背筋が寒くなる別れ際のラブソング
もうひとつ、往生際の悪い別れ話を紹介します。
リカさん(仮名)は、大学時代に告白されたことがある先輩に同窓会で久々に再会。告白された当時は彼氏がいたためしっかり断ったそうですが、先輩がものすごく落ち込んでいたのは記憶にあったそうです。
けれど大学時代のことなど、いまは昔。告白されるまではおもしろくて仲良しの先輩だったので、久々にお酒を飲んで盛り上がり、3次会まで…。
すると帰りの駅で酔っぱらった先輩につかまり、「いまでも好きだ」と泣かれてしまいました。
このときのリカさんは彼氏がいなかったので、そこまで好きでいてくれるならと付き合うことになったそうです。
付き合い始めのころは優しくて、こんなお付き合いもいいなと思ってたリカさんでしたが、仕事で疲れているときでも毎日大量のLINEで「会いたい」「少しだけ声が聴きたい」とLINE攻撃。ときどき謎のポエムのようなものまで送られてくるようになりました。
さらに、リカさんが飲み会に出かけたり、帰りが遅くなると「何してるの?」などとしつこく連絡がくるようになり、うんざりしてしまいました。
束縛されることに疲れてしまったリカさんは、やはり付き合えないと先輩に別れ話を持ちかけました。当然、先輩は「ぜったいに別れたくない」と拒否。
「別れたくないと言われれば言われるほど、一刻も早く別れたくなりました。話し合いは深夜になっても終わらず、でもきょう絶対に話をつけてやると思い朝までやっている居酒屋に場所を移し別れ話。先輩はお酒が回ってだんだん訳がわからないことを言いはじめて、さめざめと泣き出し、うんざりしてしまいました」
明け方、居酒屋も閉店するため追い出され、家まで行って話したいと言われましたが、もう限界と思ったリカさんはすがる彼を振り切り「さよなら」と言って始発の電車に乗って帰宅しました。
今後連絡を取れないようにLINEをブロックし、着信拒否。共通の友人から、彼が落ち込んで大変だから連絡してやってくれと言われましたが、リカさんも疲れ果てていたので、友人に事情を話して、先輩を説得してもらうようにお願いしました。

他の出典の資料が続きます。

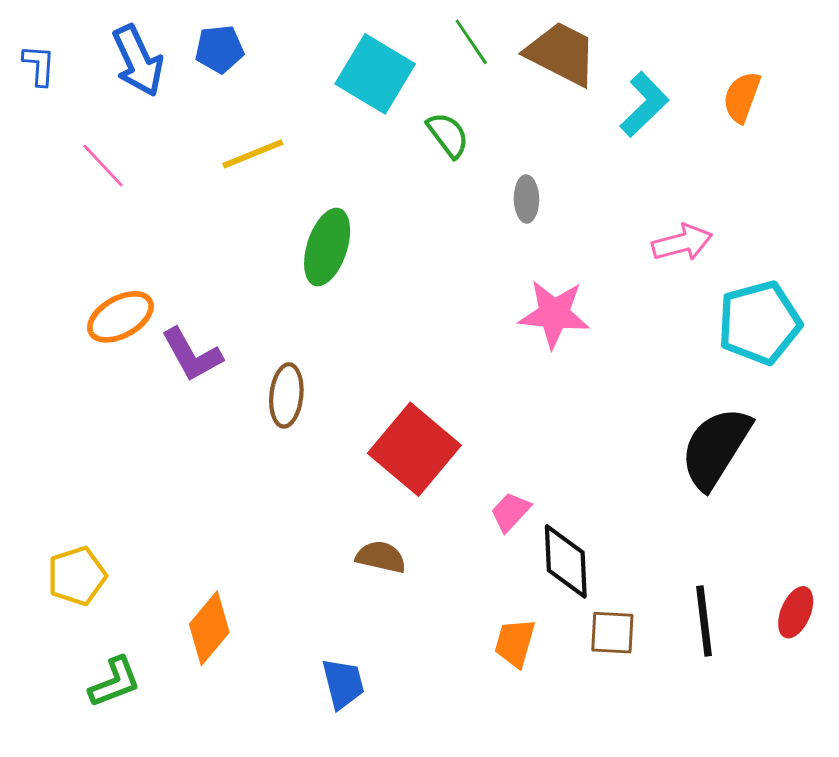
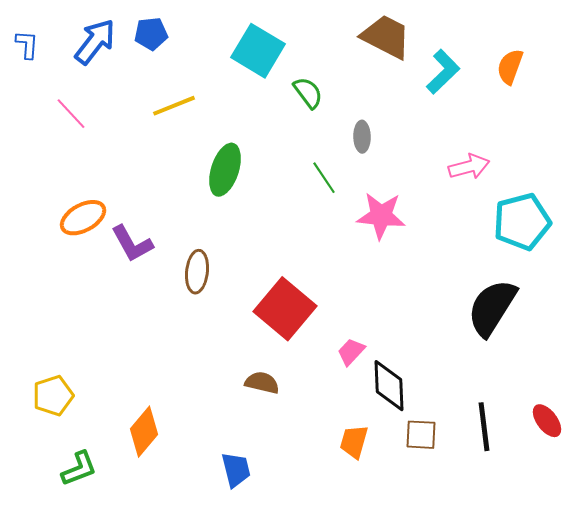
green line: (471, 42) -> (324, 178), moved
blue arrow: (138, 61) -> (95, 42), turned -117
red ellipse: (796, 612) -> (547, 421), turned -60

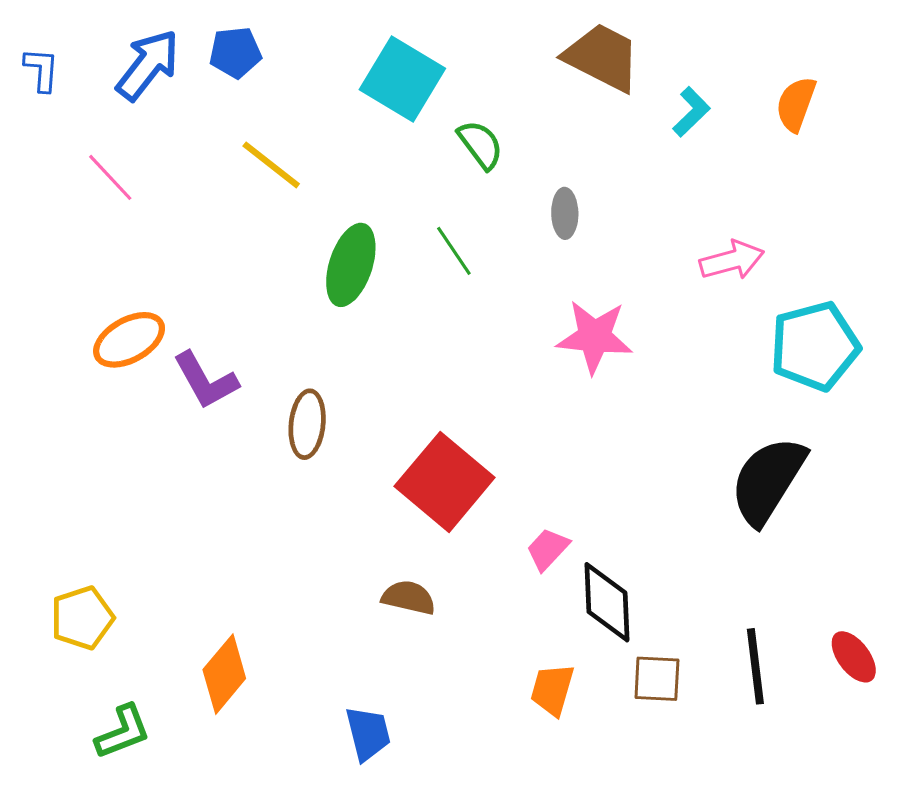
cyan L-shape: (443, 72) -> (691, 112), size x0.7
yellow line: (174, 106) -> (271, 165), turned 60
green line: (324, 178) -> (454, 251), moved

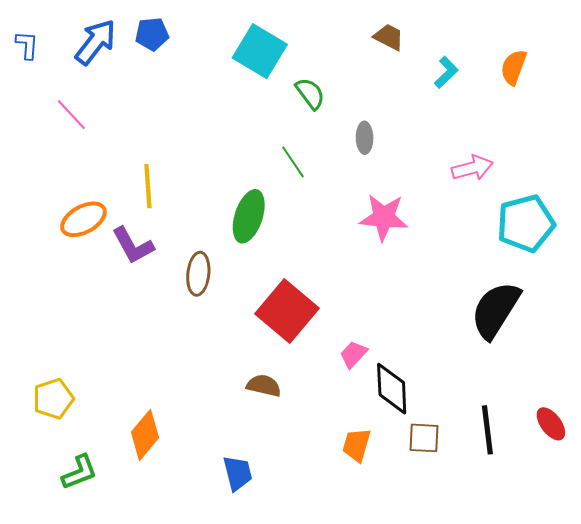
brown trapezoid: (602, 57) -> (389, 37), size x0.6
yellow line: (271, 165) -> (148, 186), moved, turned 48
green ellipse: (351, 265) -> (249, 216), moved

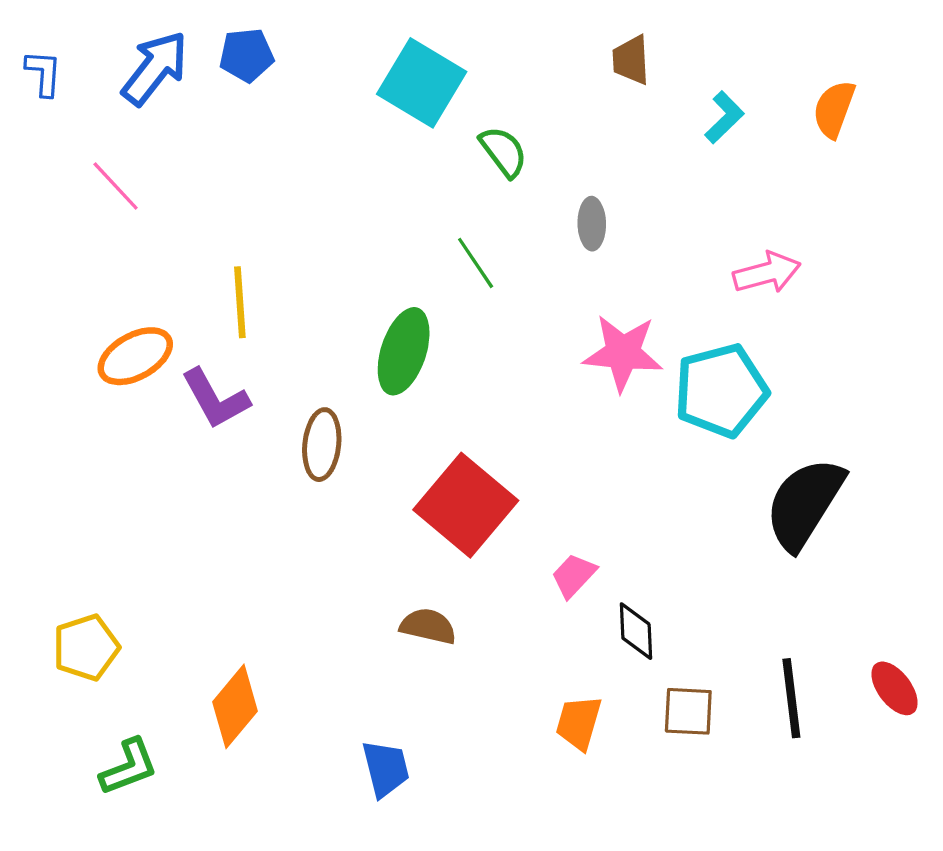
brown trapezoid: (389, 37) -> (631, 60), turned -120
cyan pentagon: (526, 223) -> (721, 391), moved
black diamond: (392, 389) -> (636, 631), size x0.7

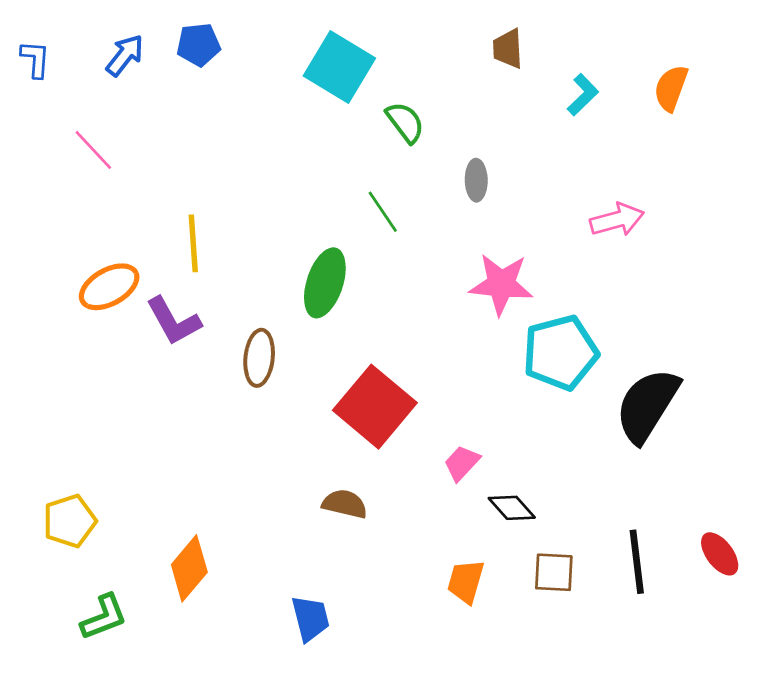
blue arrow: (155, 68) -> (125, 55), size x0.7
cyan pentagon: (721, 391) -> (560, 353), moved
black diamond: (636, 631) -> (512, 508), turned -39

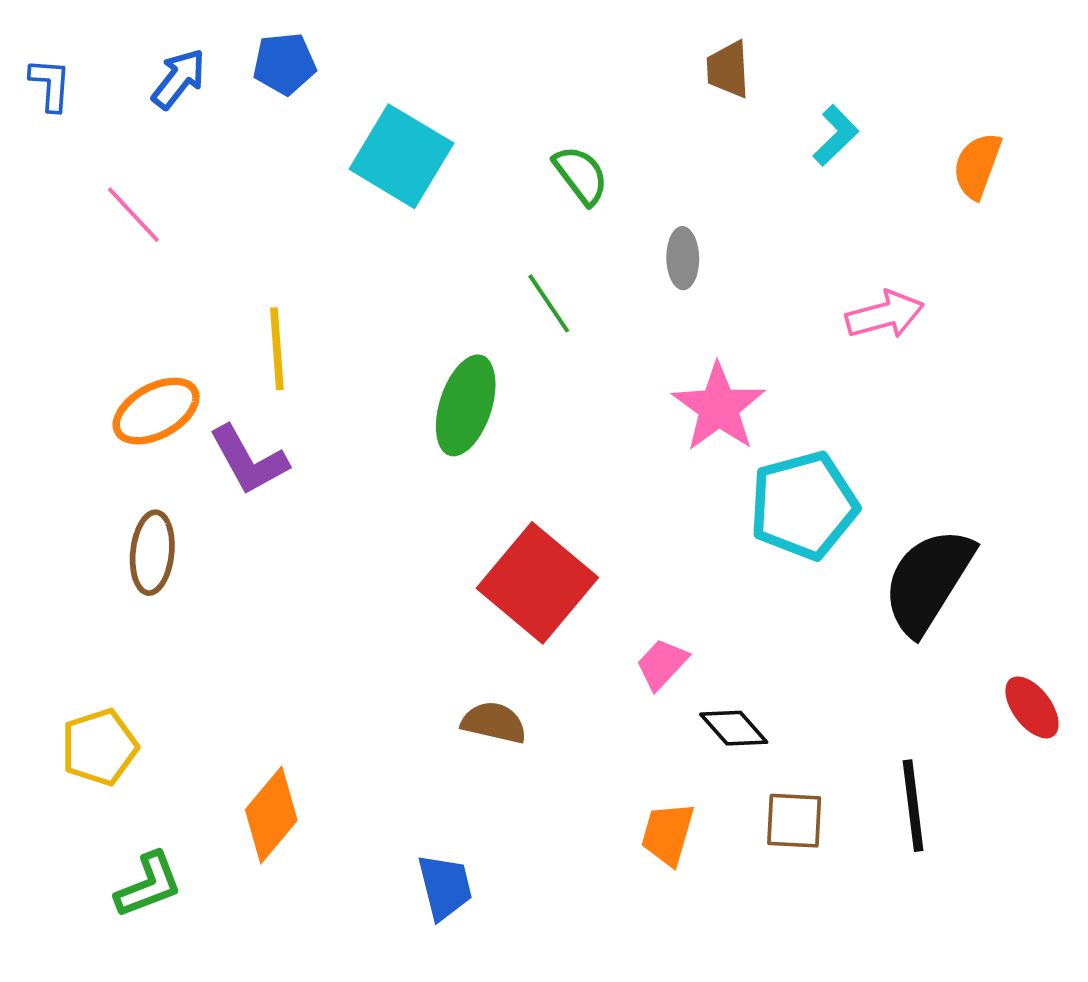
cyan square: (339, 67) -> (401, 156), moved
orange semicircle: (671, 88) -> (977, 166), moved
pink star: (501, 284) -> (719, 407), turned 30
brown ellipse: (259, 358) -> (152, 553), moved
red ellipse: (720, 554) -> (1032, 707), moved

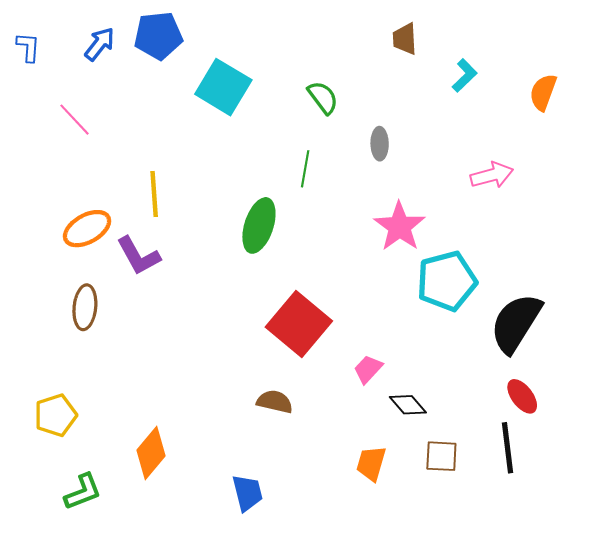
blue pentagon: (284, 64) -> (158, 36), size x1.4
green line: (549, 303) -> (305, 169), turned 44
red ellipse: (1032, 707) -> (522, 396), moved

友人に間に入ってもらったことで、先輩もリカさんと別れること自体は仕方ないと受け入れたそうです。
やっと別れられたと思い、ほっとしていた矢先。びっくりするような事件がリカさんを襲います。
「その友人から、わたしに聞いてほしいと預かったとCDを渡されました。いったい何なのかわかりませんし、聞きたくなかったのですが、恐る恐る聞いてみました」
すると彼からのメッセージが…。
「お前と別れたくなかった。でもお前の幸せを考えて別れることにした。だけど俺の気持ちを伝えきれていないから、お前に歌を作った。最後のお願いだ、この歌をお前に捧げるから聞いてほしい」
というメッセージの後に、背筋が寒くなるような自作の歌が流れてきました。
歌の内容はもう最悪。「お前は女神だった…湯上りのお前のうなじがキレイだった…一生忘れないよBABY」のような聞いているだけで恥ずかしくなる歌詞を、微妙なギターで歌い上げていたそうです。
「以前から、自分の世界に入り込んでしまうときがありましたが、最後のお願いで歌を聞いてくれって、驚きを通り過ぎて呆れてしまいます。しかも決して歌はうまくなく、作詞作曲のセンスはゼロ。なぜ歌で伝えようとしたのかも理解しがたいです。一回聞いて、申し訳ないけど捨てました」
その後リカさんは、それがトラウマになり、しばらくラブソングが聞けなくなってしまったそうです。
別れたくない気持ちはあれど、やはり往生際の悪い別れ方は最後の印象をさらに悪くしてしまいます。きちんと話し合ってお互い納得して別々の道を歩めるのがベストだとは思いますが、なかなかそうはいかないものですね。